Chomsky juga menyetujui pandangan John Dewey yang berpendapat demokrasi sesungguhnya bukanlah tujuan. Melainkan sekedar alat untuk menemukan dan memperluas kebutuhan dasar bagi hak asasi manusia yang paling mendasar, dan dengan demikian demokrasi dapat menghasilkan manusia sejati. Kenyataannya yang terjadi sekarang justru sangat jauh dari apa yang dimimpikan Dewey. Pengusaha dari kalangan swasta saat ini memiliki kekuasaaan yang jauh lebih besar dari apa yang dibayangkan Dewey. 

Begitu ajaibnya konspirasi pengusaha dan penguasa  sehingga kadang kerugian atau dampak sosial pengusaha dibebankan ke masyarakat, sedangkan jika ada keuntungan di klaim oleh pengusaha. Seperti kasus dampak proyek plutonium di Amerika yang merupakan inisiatif swasta namun masyarakat tidak terlibat dalam keputusan produksi plutonium dan pengelolaan limbah lah yang justru harus menanggung dampaknya (catatan penulis, mungkin mirip dengan kasus Lapindo Brantas, silahkan cek link https://news.detik.com/berita/1985697/kucuran-dana-apbn-rp-62-t-untungkan-pt-lapindo-brantas/1).
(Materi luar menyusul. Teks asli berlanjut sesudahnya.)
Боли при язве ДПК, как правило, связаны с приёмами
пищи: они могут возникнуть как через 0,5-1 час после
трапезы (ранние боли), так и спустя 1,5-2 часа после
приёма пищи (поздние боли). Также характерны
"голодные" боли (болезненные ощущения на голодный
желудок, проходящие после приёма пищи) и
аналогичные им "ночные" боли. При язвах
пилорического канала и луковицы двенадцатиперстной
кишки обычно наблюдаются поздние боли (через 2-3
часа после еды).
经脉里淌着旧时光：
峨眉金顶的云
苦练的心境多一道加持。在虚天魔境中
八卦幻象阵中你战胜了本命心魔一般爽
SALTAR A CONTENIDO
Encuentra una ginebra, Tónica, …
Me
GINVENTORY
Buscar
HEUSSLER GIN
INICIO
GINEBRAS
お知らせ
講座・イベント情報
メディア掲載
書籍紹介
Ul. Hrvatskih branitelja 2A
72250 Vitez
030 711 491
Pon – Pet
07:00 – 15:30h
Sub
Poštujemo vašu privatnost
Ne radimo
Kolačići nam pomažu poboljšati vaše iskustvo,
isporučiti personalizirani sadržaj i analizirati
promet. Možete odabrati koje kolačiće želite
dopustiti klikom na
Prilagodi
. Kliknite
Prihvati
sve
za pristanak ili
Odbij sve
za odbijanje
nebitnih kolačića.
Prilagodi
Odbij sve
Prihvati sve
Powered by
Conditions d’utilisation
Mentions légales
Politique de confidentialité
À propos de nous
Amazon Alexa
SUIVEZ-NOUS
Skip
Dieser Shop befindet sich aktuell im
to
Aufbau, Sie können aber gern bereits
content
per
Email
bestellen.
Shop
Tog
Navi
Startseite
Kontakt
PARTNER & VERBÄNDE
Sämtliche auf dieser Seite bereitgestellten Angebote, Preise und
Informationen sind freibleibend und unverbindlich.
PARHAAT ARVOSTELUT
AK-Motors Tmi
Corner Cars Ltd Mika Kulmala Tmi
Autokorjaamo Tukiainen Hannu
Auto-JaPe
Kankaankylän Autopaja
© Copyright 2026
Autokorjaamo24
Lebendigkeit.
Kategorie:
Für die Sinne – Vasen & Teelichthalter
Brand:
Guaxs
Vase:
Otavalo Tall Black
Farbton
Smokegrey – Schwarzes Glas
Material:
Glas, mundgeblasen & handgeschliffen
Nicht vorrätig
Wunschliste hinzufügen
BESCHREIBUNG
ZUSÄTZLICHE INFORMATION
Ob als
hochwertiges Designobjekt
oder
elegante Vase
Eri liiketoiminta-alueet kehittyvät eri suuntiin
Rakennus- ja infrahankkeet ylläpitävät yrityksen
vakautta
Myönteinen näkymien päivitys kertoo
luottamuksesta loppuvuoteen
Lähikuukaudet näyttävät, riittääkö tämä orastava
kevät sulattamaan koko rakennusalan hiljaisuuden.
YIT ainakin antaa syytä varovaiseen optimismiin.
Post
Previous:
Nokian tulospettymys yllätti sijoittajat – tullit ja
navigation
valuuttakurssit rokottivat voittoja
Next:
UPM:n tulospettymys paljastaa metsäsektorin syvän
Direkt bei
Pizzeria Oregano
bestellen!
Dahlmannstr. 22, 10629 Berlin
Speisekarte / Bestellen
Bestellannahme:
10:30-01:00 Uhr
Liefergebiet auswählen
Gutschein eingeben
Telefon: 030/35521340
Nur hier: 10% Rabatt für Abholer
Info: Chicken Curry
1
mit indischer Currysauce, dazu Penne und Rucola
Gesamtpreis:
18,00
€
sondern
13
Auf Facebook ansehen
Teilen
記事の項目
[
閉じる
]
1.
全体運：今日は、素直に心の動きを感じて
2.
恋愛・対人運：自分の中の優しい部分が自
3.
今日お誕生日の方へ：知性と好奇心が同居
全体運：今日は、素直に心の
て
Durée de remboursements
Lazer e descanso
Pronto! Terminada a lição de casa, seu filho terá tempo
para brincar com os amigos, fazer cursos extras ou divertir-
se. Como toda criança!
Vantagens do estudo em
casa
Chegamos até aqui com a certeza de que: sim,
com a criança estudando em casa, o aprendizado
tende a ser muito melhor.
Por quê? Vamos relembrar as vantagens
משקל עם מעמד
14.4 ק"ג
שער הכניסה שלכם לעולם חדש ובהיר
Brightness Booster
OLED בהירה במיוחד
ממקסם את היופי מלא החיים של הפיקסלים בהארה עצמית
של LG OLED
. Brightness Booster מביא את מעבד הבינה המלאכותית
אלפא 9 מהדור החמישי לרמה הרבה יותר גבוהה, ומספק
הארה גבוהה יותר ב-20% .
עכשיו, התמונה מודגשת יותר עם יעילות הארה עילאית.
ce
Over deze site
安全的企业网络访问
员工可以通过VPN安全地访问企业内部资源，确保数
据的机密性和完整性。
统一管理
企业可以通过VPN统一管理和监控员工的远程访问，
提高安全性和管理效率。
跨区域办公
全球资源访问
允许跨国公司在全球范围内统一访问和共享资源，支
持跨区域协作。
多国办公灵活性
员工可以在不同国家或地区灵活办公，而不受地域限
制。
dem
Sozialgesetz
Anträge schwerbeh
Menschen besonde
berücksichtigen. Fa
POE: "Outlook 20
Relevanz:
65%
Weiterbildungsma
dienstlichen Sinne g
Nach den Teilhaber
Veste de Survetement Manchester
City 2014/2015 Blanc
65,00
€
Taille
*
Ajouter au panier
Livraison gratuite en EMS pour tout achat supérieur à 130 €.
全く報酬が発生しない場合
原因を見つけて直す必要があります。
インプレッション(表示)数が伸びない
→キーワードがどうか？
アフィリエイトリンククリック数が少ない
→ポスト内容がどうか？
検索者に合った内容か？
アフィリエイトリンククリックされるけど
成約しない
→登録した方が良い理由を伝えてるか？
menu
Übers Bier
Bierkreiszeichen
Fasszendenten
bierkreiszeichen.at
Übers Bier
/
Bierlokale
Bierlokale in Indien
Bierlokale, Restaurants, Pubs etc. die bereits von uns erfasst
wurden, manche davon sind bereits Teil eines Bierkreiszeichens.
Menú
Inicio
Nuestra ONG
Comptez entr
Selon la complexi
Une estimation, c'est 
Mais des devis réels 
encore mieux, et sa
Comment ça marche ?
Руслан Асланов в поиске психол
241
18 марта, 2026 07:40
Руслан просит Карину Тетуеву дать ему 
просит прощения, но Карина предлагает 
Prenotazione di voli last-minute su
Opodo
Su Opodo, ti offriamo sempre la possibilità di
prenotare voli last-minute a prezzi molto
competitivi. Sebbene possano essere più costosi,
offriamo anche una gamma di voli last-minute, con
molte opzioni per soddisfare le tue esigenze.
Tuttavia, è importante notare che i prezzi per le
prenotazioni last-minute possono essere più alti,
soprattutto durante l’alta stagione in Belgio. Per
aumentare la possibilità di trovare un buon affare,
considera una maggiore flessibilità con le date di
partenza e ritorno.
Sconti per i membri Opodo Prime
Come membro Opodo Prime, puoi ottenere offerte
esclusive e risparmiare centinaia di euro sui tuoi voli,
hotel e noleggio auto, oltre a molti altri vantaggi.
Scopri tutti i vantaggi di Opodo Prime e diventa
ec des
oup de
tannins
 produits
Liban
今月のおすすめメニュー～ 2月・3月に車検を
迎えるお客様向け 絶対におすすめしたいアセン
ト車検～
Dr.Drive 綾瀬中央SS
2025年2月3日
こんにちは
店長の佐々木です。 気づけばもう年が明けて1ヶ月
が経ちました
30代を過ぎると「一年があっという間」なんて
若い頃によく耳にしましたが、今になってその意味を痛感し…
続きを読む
Jika cacat demokrasi seperti ini terus menerus dibiarkan, maka akan tercipta kesenjangan yang semakin lama semakin signifikan. Lalu akan berakhir dengan naiknya angka kriminalitas dengan diawali kerusuhan di antara kaum miskin yang akan meningkat menjadi konflik kaya dan miskin. Jika pemerintah menolak menyempurnakan demokrasi, maka satu-satunya alternatif adalah menciptakan ketakutan akan kejahatan, membatasi kebebasan sipil, lalu mengendalikan kaum miskin dengan paksaan. 

Chomsky juga menyoroti gaya konsumtif masyarakat Amerika yang hanya 5% dari total populasi dunia namun mengonsumsi 40% sumber daya dunia. Hal ini diakibatkan oleh situasi dimana keinginan dan kebutuhan tak lagi jelas dimana bedanya. Hal ini terjadi semata-semata karena menganggap ekonomi yang sehat adalah yang menguntungkan (baca konsumtif), meski secara jangka panjang justru menunjukkan hal yang sebaliknya. Namun Chomsky tetap menyimpan optimisme, selama kita mau bersama sama membuat perubahan, maka perubahan tetaplah suatu keniscayaan.  



Kekayaan sejati bukanlah dengan banyaknya harta, 
namun kekayaan sejati adalah hati yang selalu merasa cukup.